On July 31 at 10:00AM, a group of fourteen Pakistani men between 25 and 32 years old crossed the Bosnian-Croatian border near Bihać (BiH), where they had been staying in tents in the forest for the previous couple of days.
They walked through forests and mountains for seven days, experiencing high temperatures during daytime and cool weather at night. They ate one piece of bread everyday and drank rain water, as they ran out of drinking water soon after their departure. Due to the fluctuations in weather conditions, one man caught a cold and had to continue the journey while having fever.
“For seven days, everything was okay, but then the problem started!”
On August 7 at 2:00PM, in the a forest near the route E65 (approximate coordinates see Fig. 1) the group crossed a dirt road when a white van without any insignia passed by.
Fig. 1.: Estimated place of apprehension
When they saw the van, they tried to hide next to the road, but the van stopped and immediately returned towards them, so they started running into the forest as fast as they could. However, two men in plain clothes got out of the van and started to shoot at them, aiming at their legs, which made the men immediately give up and return to the dirt road with their hands up.
Getting closer to the two men, the respondent saw them properly and described them as two very tall and muscular men in their thirties
“with the body of police officers, but wearing no police uniforms or boots, just jeans, t-shirts and slippers.”
The men told the respondent and his friends to sit down and take off their shoes in order to make it impossible for them to escape. They spoke English well and explained to the respondent that they were special police and that they would call for more police officers to come.
“They were asking: ‘Why are you going there?’ and I said ‘I am from Kashmir, the situation is not good there. We are walking for seven days, we are close to Slovenia, please, let us go!’, but they only replied ‘It’s our duty, we can not let you.'”
The respondent spent a while talking to the officer about the situation in his home country Kashmir, which they were aware of and interested in. Despite the fact that the two self-proclaimed special police officers were shooting at the men at the beginning, the respondent had an overall positive impression of them, describing them as “very nice and respectful”, unlike the other officers that took them over later on.
After two hours waiting in the forest, a windowless police van arrived and four police officers got out. The respondent described them as ‘local police’ wearing light blue button down shirts, dark blue trousers and black boots.

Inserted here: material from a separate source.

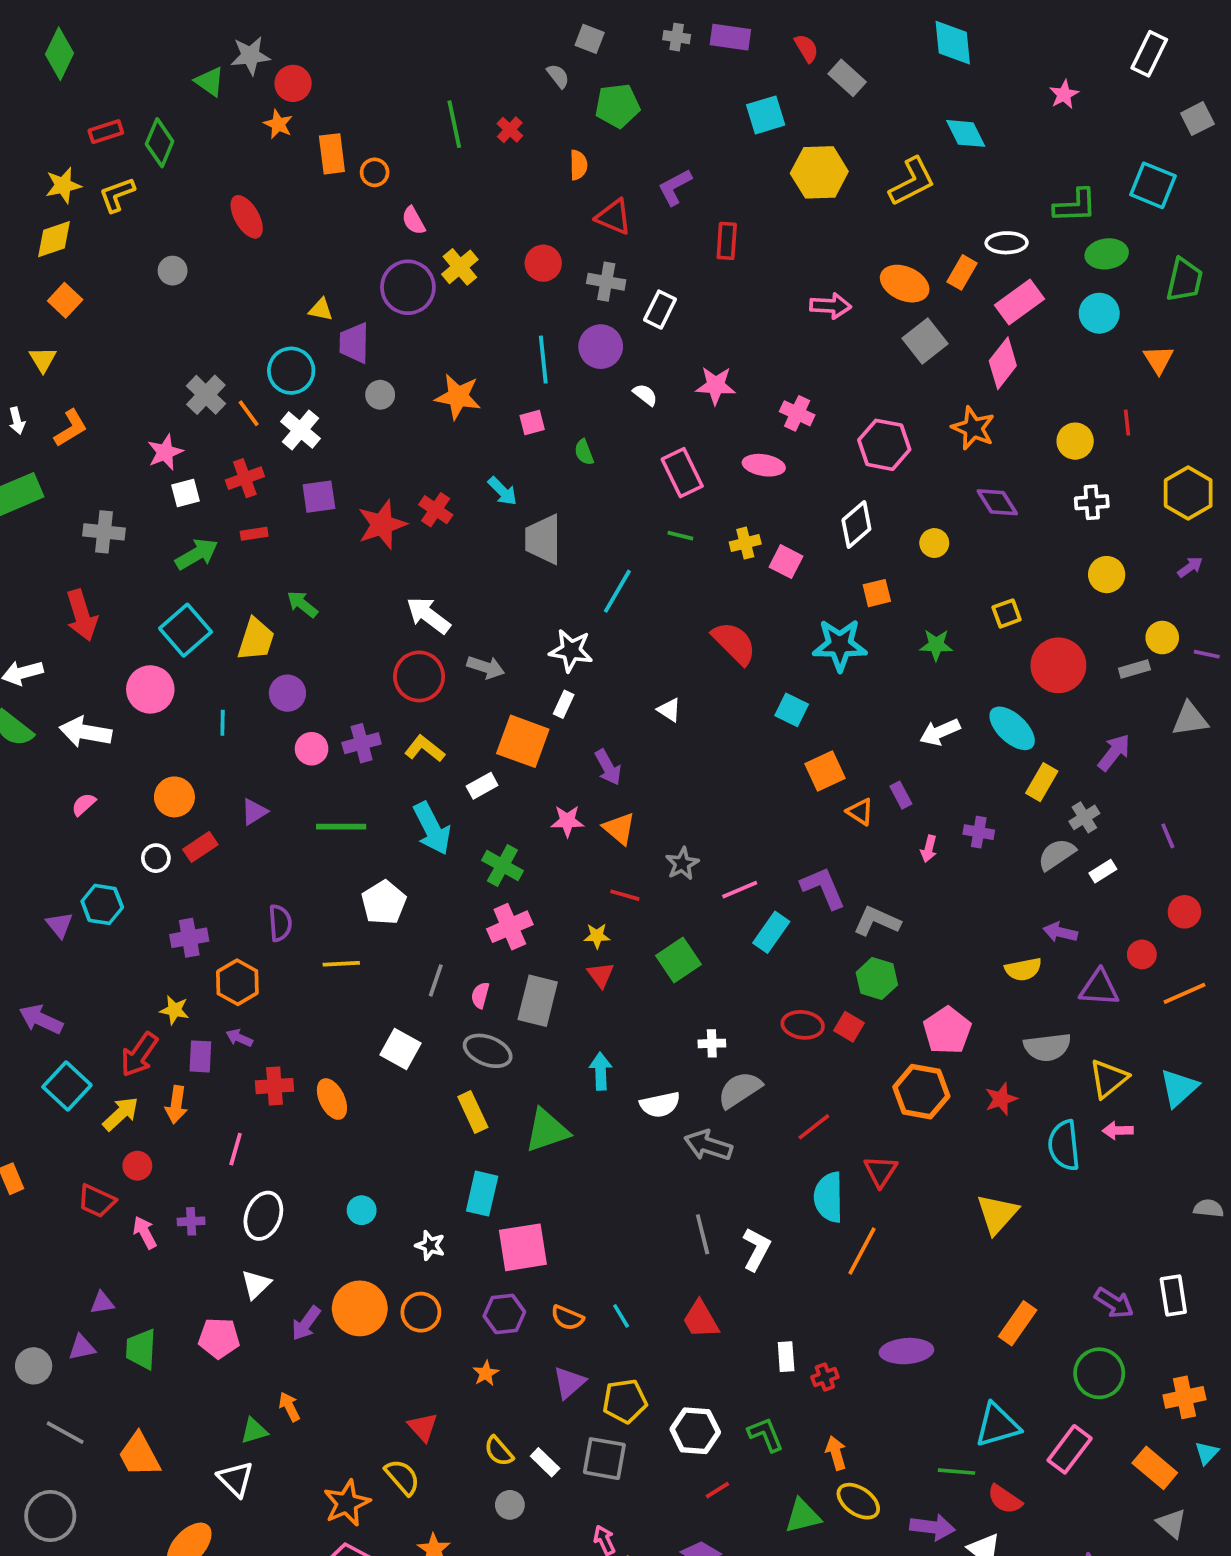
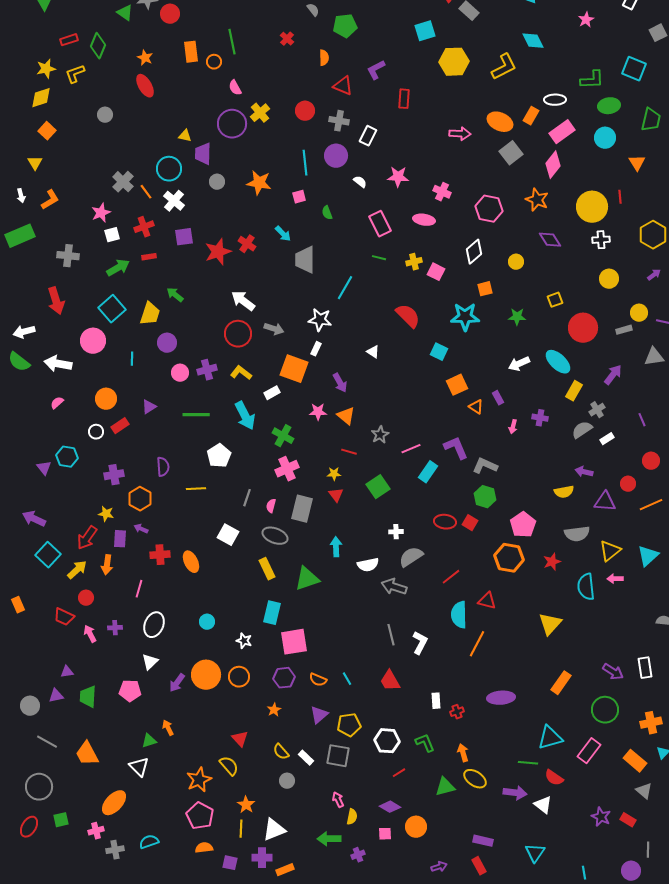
orange star: (278, 124) -> (145, 58), moved
green line: (454, 124) -> (232, 42), moved
yellow circle: (1075, 441) -> (592, 207), size x1.6
red triangle: (881, 1171) -> (487, 601), turned -48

“They looked at us very angrily and showed us their batons, letting us understand that they will use them on us later.”
The newly arrived officers didn’t talk to the group at all, only with the men who apprehended them. The respondent assumed that they already knew each other. They searched all their bags, their bodies, and took their phones, money and power banks. In total the police took 70-100€ from everyone, six phones and four power banks. The whole procedure took around 40-50 minutes and all fourteen men were put into the windowless police van.

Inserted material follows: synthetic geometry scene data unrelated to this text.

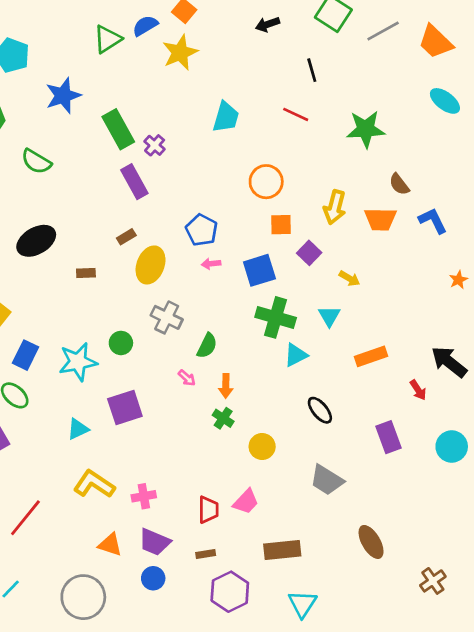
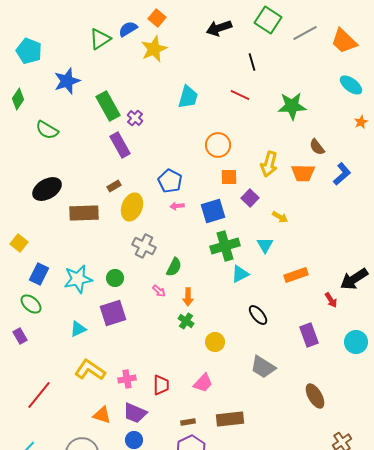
black arrow: (267, 24) -> (219, 28), size x1.4
blue L-shape: (433, 221) -> (342, 174), turned 75
brown rectangle: (86, 273) -> (84, 213), size x2.0
orange star: (458, 280) -> (361, 122), moved
green cross: (276, 317) -> (225, 246), turned -32
green circle: (121, 343) -> (115, 278), moved
black arrow: (449, 362) -> (354, 279), turned -72
red trapezoid: (208, 510) -> (161, 385), moved
brown ellipse: (371, 542) -> (315, 396), moved
brown rectangle: (206, 554) -> (188, 422), moved

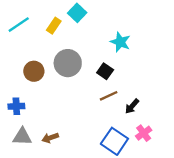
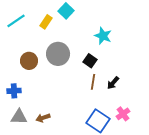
brown line: (109, 96) -> (93, 82), turned -56
black arrow: (132, 106) -> (113, 83), moved

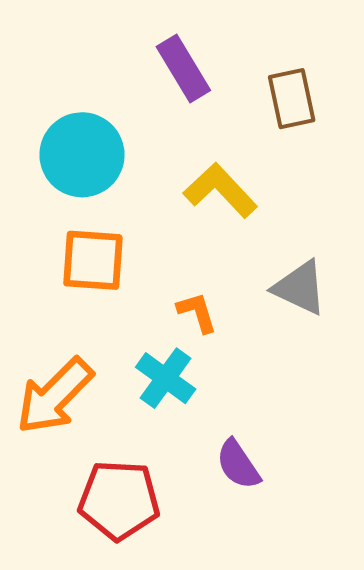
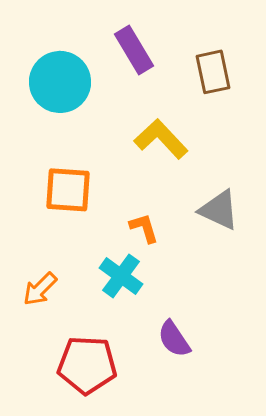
cyan circle: (82, 155) -> (60, 82), moved
orange arrow: (55, 396) -> (40, 289), size x0.6

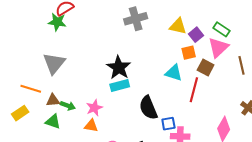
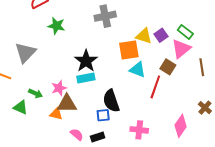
green star: (57, 22) -> (56, 26), moved
yellow triangle: (178, 26) -> (144, 36), moved
orange square: (189, 53) -> (129, 50), moved, size x1.5
brown triangle: (53, 100) -> (67, 104), moved, size x1.5
pink star: (94, 108) -> (59, 88), moved
blue square: (168, 124) -> (103, 115), moved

They drove around around two or three hours on bumpy roads, being thrown back and forth in the van. Additionally, the car didn’t have air conditioning and it reached an unbearably hot degree.
Arriving at a small police station that the respondent was not able to identify as he no longer had his phone and was disoriented from the car ride, the four officers, who the respondent described as local police, opened the door for a couple of minutes. One of the officers came to the back and asked for the passwords for a couple of the phones. The respondent assumed this was to get information about the transit group’s route. This officer also put his head in the car and asked the group casually where they were from.

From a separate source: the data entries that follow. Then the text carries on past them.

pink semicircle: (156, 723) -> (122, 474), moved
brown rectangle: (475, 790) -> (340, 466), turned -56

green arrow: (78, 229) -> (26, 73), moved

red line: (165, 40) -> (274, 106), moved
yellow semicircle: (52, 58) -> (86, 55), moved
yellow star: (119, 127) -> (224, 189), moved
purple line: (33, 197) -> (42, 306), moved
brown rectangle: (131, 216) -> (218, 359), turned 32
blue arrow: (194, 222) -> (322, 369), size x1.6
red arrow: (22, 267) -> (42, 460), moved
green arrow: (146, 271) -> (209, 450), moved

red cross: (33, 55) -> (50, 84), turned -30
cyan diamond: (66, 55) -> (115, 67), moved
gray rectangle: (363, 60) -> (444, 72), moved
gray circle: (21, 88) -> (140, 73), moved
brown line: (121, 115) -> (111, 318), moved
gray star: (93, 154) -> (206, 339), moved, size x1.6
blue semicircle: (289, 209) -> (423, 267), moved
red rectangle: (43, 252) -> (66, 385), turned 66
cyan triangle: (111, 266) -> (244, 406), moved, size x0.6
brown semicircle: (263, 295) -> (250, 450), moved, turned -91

Before leaving, they put nine more men in the van from Iraq and other Arabic speaking countries whose nationality the respondent did not know. He estimated most of the men to be in the same age as the respondent’s transit group (25-32), with only one of them significantly older (around 50 years old). They left the police station around 5:00PM with a total of 23 apprehended individuals in the back of the van. They drove for what seemed to be three or four hours, according to the respondent. The car ride was very uncomfortable with the additional people in the vehicle because there was not a seat from everyone.
“They give a punishment in the van, they know that all people are not in good condition.”
During the drive, the respondent was talking to a man from Iraq who was heavily injured. Due to the mindset of the respondent after hours of driving, he was not able to identify the place nor the exact time of the pushback, but he estimated it to be at around ten in the evening at a place near the border crossing point Maljevac (HRV, see map, coordinates are estimated).
Two of the police officers who picked the group up from Croatia were standing to the left and right of the van’s door. A couple of meters away from the first two officers, there were two new police officers dressed in black uniforms and were standing in the same line as the first two police. They took the men out of the car two by two.
The officers in blue beat them with batons from both sides and pushed them towards their other colleagues in black, who continued to beat them with sticks and kicked them down a hill towards the Croatian border with Bosnia and Herzegovina. The respondent and some of his friends stumbled and fell down from the kicks of the second officers. From the beating with batons, the respondent received a visible bruise on his leg and an injured elbow (see Fig. 2 and 3).
Fig. 2: Bruise from beatings with batons
Fig. 3: Injured elbow from beatings with batons
After this treatment, the group of Pakistanis and some of the Arabic speaking men gathered downhill on the Bosnian side of the border because they were exhausted and disoriented. When the two Croatian police officers in black saw them, they followed them in order to beat and push them further towards Bosnia while crossing the border themselves. The officers chased them through a field and then returned to their other colleagues.
They where shouting while they were beating the group and also the men were screaming in pain as they were beaten. The respondent assumed that because of this noise, some of the local Bosnians living in the neighboring houses next to the border called the Bosnian police.
On the other side of the crops field, the fourteen Pakistani and four of the Iraqi men sat down to rest a little bit and to decide what to do and where to go now. The respondent didn’t know where the five other Arabic speaking men had gone. The group spent around 5 minutes sitting there when a bunch of police officers with torches approached them. At first they tried to run away as they thought it was a new unit of Croatian police following them, “but the officers said: As-salam alaykum, we are from Bosnian police.”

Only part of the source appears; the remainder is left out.